To do
In the records that follow, find each line with "cookies" and pull it out.

Material for this task

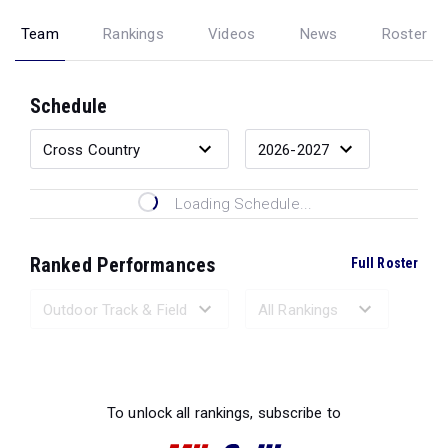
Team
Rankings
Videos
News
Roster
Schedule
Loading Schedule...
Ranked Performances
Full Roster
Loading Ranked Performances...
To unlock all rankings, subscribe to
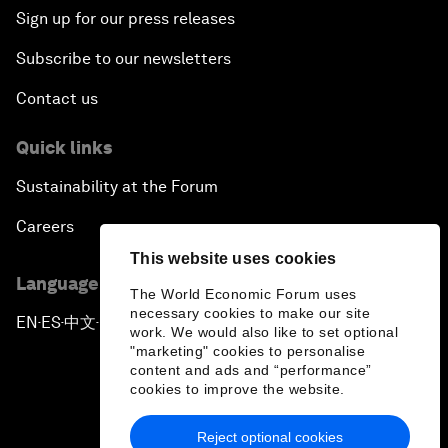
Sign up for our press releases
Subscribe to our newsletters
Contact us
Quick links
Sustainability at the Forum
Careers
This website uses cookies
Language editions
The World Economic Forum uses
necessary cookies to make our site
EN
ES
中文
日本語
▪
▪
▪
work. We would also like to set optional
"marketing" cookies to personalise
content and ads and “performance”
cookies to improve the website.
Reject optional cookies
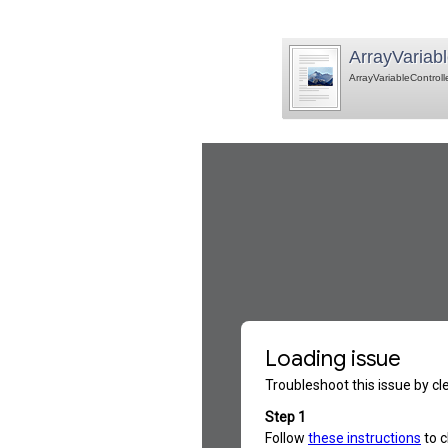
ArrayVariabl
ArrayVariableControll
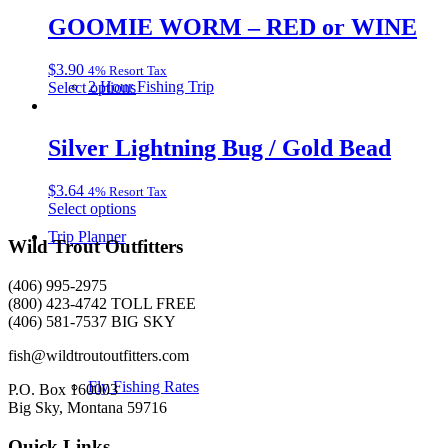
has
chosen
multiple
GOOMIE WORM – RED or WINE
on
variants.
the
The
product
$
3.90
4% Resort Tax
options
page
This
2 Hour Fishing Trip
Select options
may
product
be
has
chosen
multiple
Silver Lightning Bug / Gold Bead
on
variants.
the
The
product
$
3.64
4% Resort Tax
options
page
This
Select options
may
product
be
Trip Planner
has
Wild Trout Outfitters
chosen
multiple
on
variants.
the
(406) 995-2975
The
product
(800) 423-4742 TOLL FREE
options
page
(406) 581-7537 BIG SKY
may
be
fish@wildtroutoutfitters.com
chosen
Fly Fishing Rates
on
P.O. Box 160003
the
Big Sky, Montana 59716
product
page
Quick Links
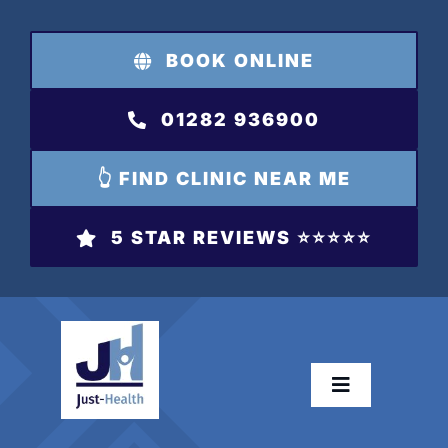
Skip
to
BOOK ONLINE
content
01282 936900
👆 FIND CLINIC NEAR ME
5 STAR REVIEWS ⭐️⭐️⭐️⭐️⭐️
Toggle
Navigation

Problem solution
This website uses cookies
necessary cookies to make our site
"marketing" cookies to personalise
cookies to improve the website.
Reject optional cookies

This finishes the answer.